--- WHAT IS NEEDED ---
Beginning with the top line of the listing below, give again every line up to and including the line with "чтобы разыграть своих"; pictures do not belong in the copy.

--- SUPPLIED MATERIAL ---
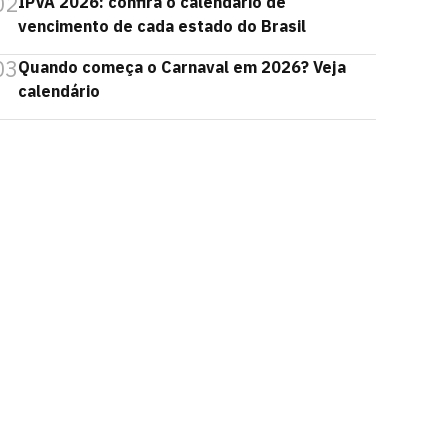
02
IPVA 2026: confira o calendário de
vencimento de cada estado do Brasil
03
Quando começa o Carnaval em 2026? Veja
calendário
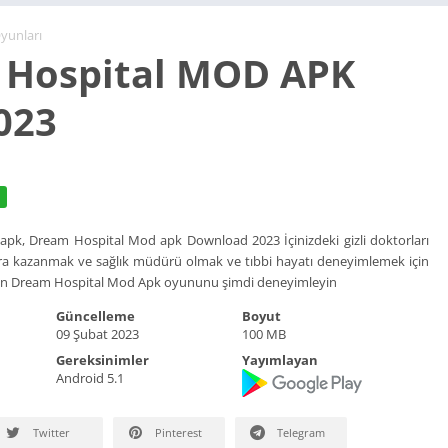
yunları
 Hospital MOD APK
2023
pk, Dream Hospital Mod apk Download 2023 İçinizdeki gizli doktorları
ara kazanmak ve sağlık müdürü olmak ve tıbbi hayatı deneyimlemek için
çin Dream Hospital Mod Apk oyununu şimdi deneyimleyin
Güncelleme
Boyut
09 Şubat 2023
100 MB
Gereksinimler
Yayımlayan
Android 5.1
Twitter
Pinterest
Telegram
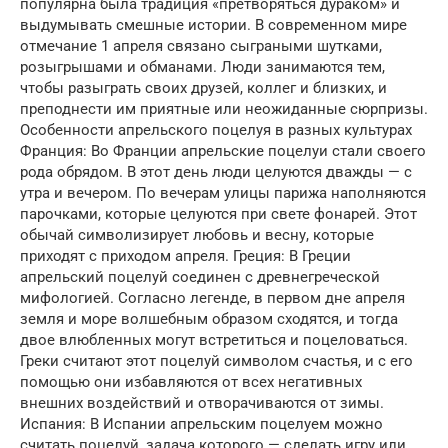
популярна была традиция «претворяться дураком» и
выдумывать смешные истории. В современном мире
отмечание 1 апреля связано сыграными шутками,
розыгрышами и обманами. Люди занимаются тем,
чтобы разыграть своих друзей, коллег и близких, и
преподнести им приятные или неожиданные сюрпризы.
Особенности апрельского поцелуя в разных культурах
Франция: Во Франции апрельские поцелуи стали своего
рода обрядом. В этот день люди целуются дважды — с
утра и вечером. По вечерам улицы парижа наполняются
парочками, которые целуются при свете фонарей. Этот
обычай символизирует любовь и весну, которые
приходят с приходом апреля. Греция: В Греции
апрельский поцелуй соединен с древнегреческой
мифологией. Согласно легенде, в первом дне апреля
земля и море волшебным образом сходятся, и тогда
двое влюбленных могут встретиться и поцеловаться.
Греки считают этот поцелуй символом счастья, и с его
помощью они избавляются от всех негативных
внешних воздействий и отворачиваются от зимы.
Испания: В Испании апрельским поцелуем можно
считать поцелуй, задача которого — сделать игру или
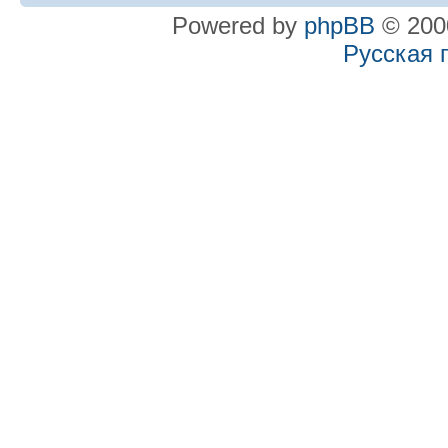
Powered by
phpBB
© 2000
Русская 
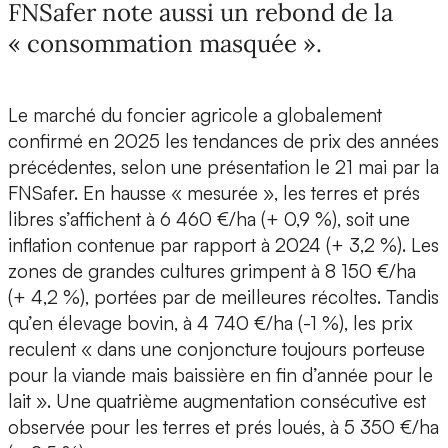
FNSafer note aussi un rebond de la
« consommation masquée ».
Le marché du foncier agricole a globalement
confirmé en 2025 les tendances de prix des années
précédentes, selon une présentation le 21 mai par la
FNSafer. En hausse « mesurée », les terres et prés
libres s’affichent à 6 460 €/ha (+ 0,9 %), soit une
inflation contenue par rapport à 2024 (+ 3,2 %). Les
zones de grandes cultures grimpent à 8 150 €/ha
(+ 4,2 %), portées par de meilleures récoltes. Tandis
qu’en élevage bovin, à 4 740 €/ha (-1 %), les prix
reculent « dans une conjoncture toujours porteuse
pour la viande mais baissière en fin d’année pour le
lait ». Une quatrième augmentation consécutive est
observée pour les terres et prés loués, à 5 350 €/ha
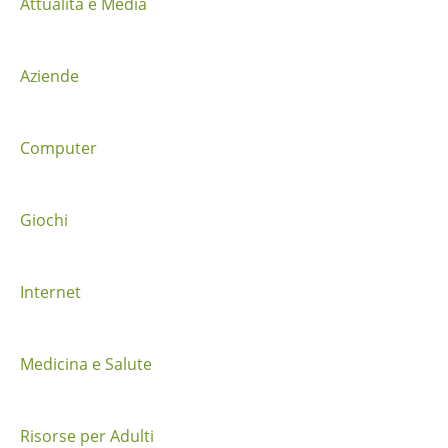
Attualità e Media
o
n
Aziende
e
t
Computer
r
a
Giochi
i
Internet
p
o
Medicina e Salute
s
t
Risorse per Adulti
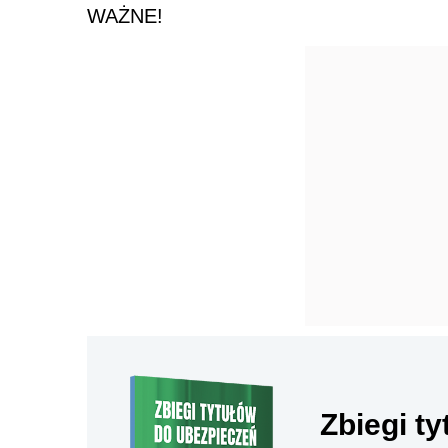
WAŻNE!
Zbiegi t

--- EXERCISE SOLUTION ---
02
IPVA 2026: confira o calendário de
vencimento de cada estado do Brasil
03
Quando começa o Carnaval em 2026? Veja
calendário
yunları
 Hospital MOD APK
2023
pk, Dream Hospital Mod apk Download 2023 İçinizdeki gizli doktorları
ara kazanmak ve sağlık müdürü olmak ve tıbbi hayatı deneyimlemek için
çin Dream Hospital Mod Apk oyununu şimdi deneyimleyin
Güncelleme
Boyut
09 Şubat 2023
100 MB
Gereksinimler
Yayımlayan
Android 5.1
Twitter
Pinterest
Telegram
популярна была традиция «претворяться дураком» и
выдумывать смешные истории. В современном мире
отмечание 1 апреля связано сыграными шутками,
розыгрышами и обманами. Люди занимаются тем,
чтобы разыграть своих друзей, коллег и близких, и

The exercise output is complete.